Summary
The Commission denied respondent's motion requesting that the Commission order the depositions of two staff members. The Commission's Rules of Practice are very restrictive and permit depositions only under specific limited circumstances. Rule 233 permits depositions only when the witness will be unable to attend the hearing due to age, sickness, infirmity, imprisonment, or absence from the U.S. Depositions are also permitted in the "interests of justice."

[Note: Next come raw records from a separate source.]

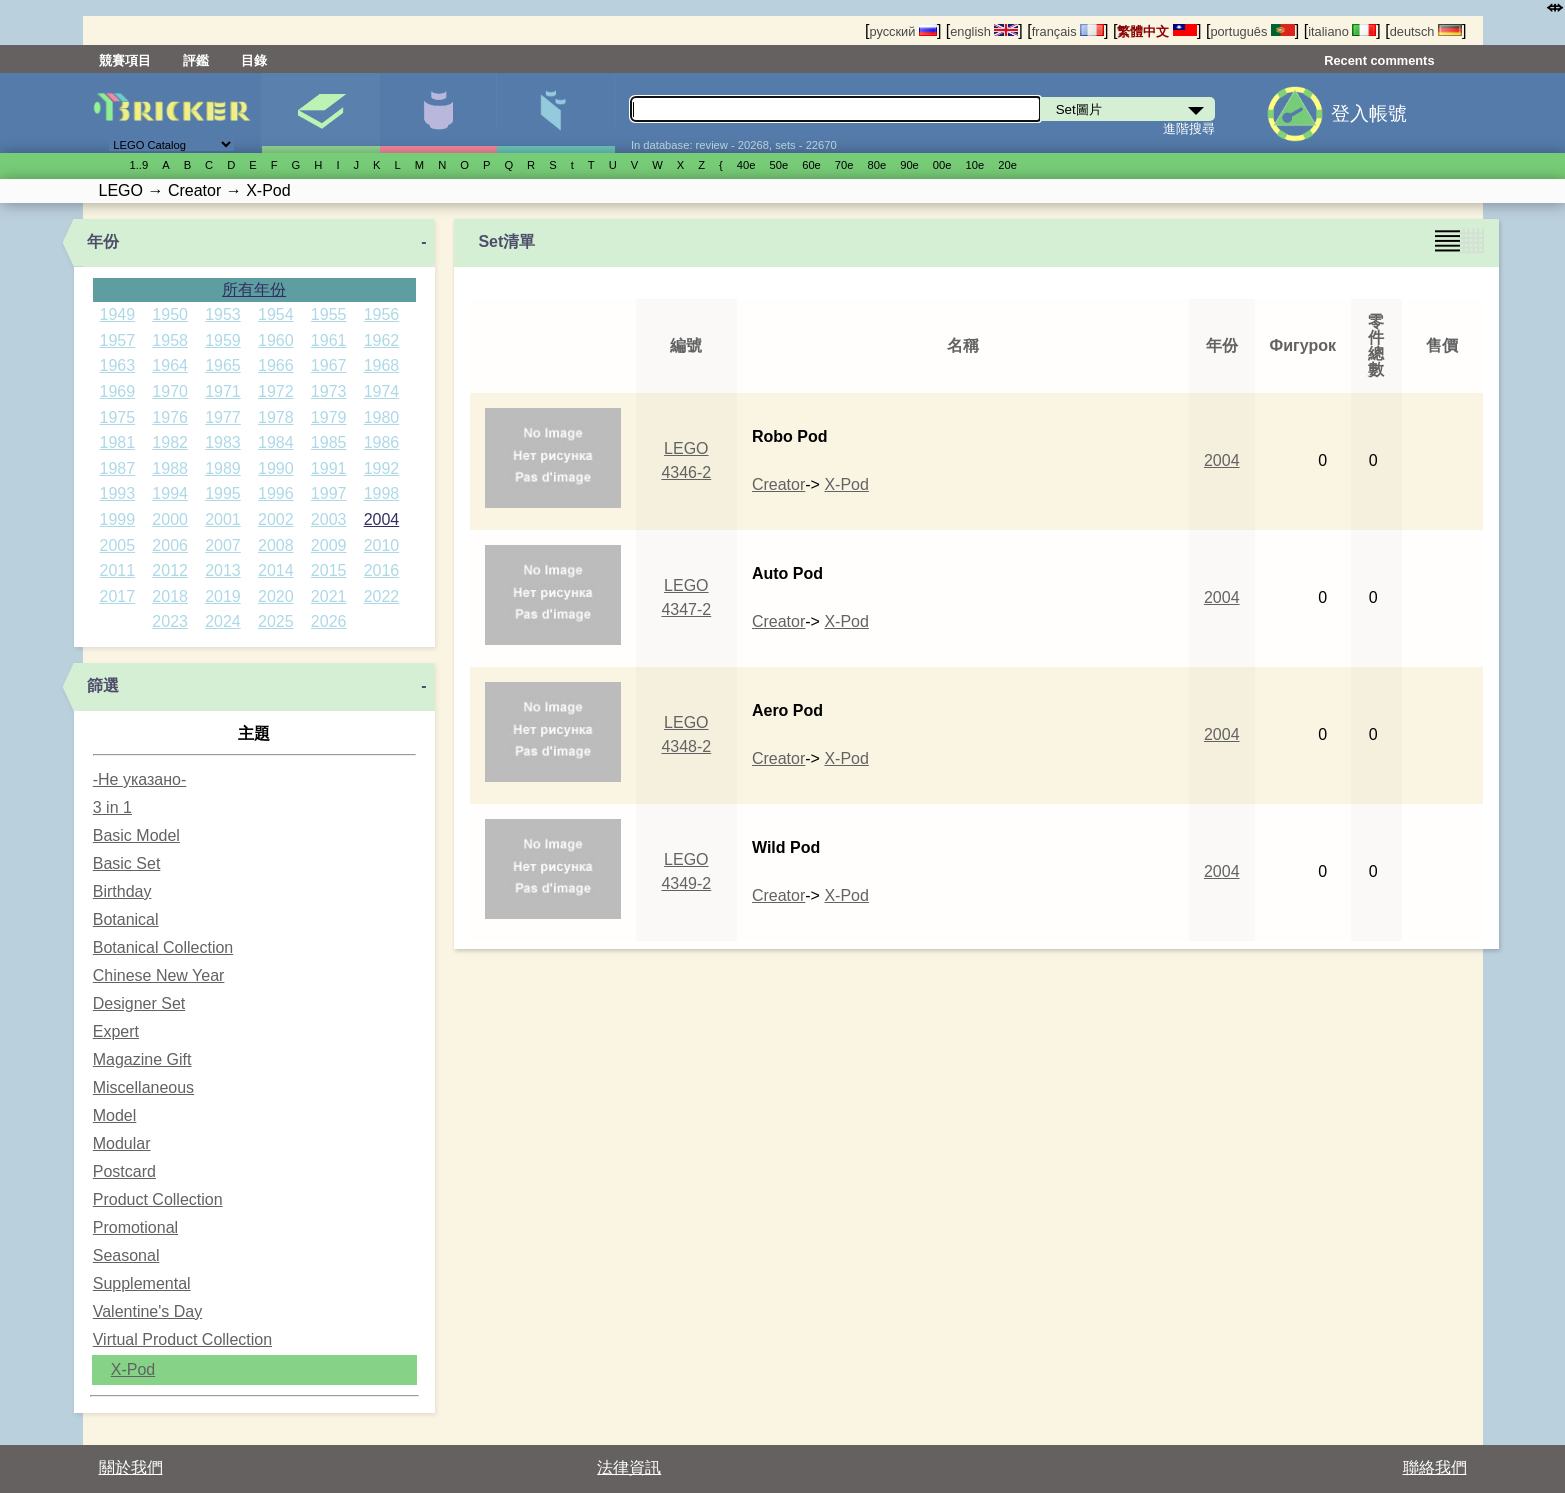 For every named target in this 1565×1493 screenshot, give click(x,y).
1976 (170, 417)
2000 (170, 519)
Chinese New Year (159, 975)
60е (811, 165)
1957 (118, 340)
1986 (382, 442)
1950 (170, 314)
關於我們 (131, 1467)
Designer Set (139, 1003)
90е (909, 165)
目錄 (254, 60)
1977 (223, 417)
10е (975, 165)
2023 (170, 621)
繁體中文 (1157, 31)
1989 (223, 468)
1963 (118, 365)
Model (115, 1115)
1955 (329, 314)
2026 (329, 621)
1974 (382, 391)
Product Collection (158, 1199)
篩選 (103, 685)
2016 (382, 570)
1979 (329, 417)
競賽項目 (125, 60)
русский (902, 31)
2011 (118, 570)
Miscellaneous (143, 1087)
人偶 (438, 113)
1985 (329, 442)
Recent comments (1379, 60)
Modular (122, 1143)
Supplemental (142, 1283)
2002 (276, 519)
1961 (329, 340)
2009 (329, 545)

Depositions in SEC proceedings are not intended as a discovery mechanism. The hearing had already been concluded. Under Rule 452, leave to adduce additional evidence after the hearing closes is permitted under very limited circumstances. Here, respondents failed to explain their failure to subpoena the staff members in question to testify at the hearing itself. Further, respondents claimed that their purpose in seeking the testimony of an enforcement attorney was to show that the staff's investigation was not objective. The Commission dismissed this argument noting that the ALJ's initial decision was based on the evidence submitted during the hearing, not the underlying investigation. Their request to depose a staff accountant was denied because she testified at the hearing and was available for cross examination.
Comment
Please note that the Commission seems to regularly post decisions to its web site a long time after those decisions are actually rendered. They are posted in chronological order by date of decision, not date of posting. This, and several other decisions have only recently been posted. Thus, one must go back through the posted decisions on a regular basis to determine if old decisions have only recently been posted. That is the reason you see July decisions with October posting dates.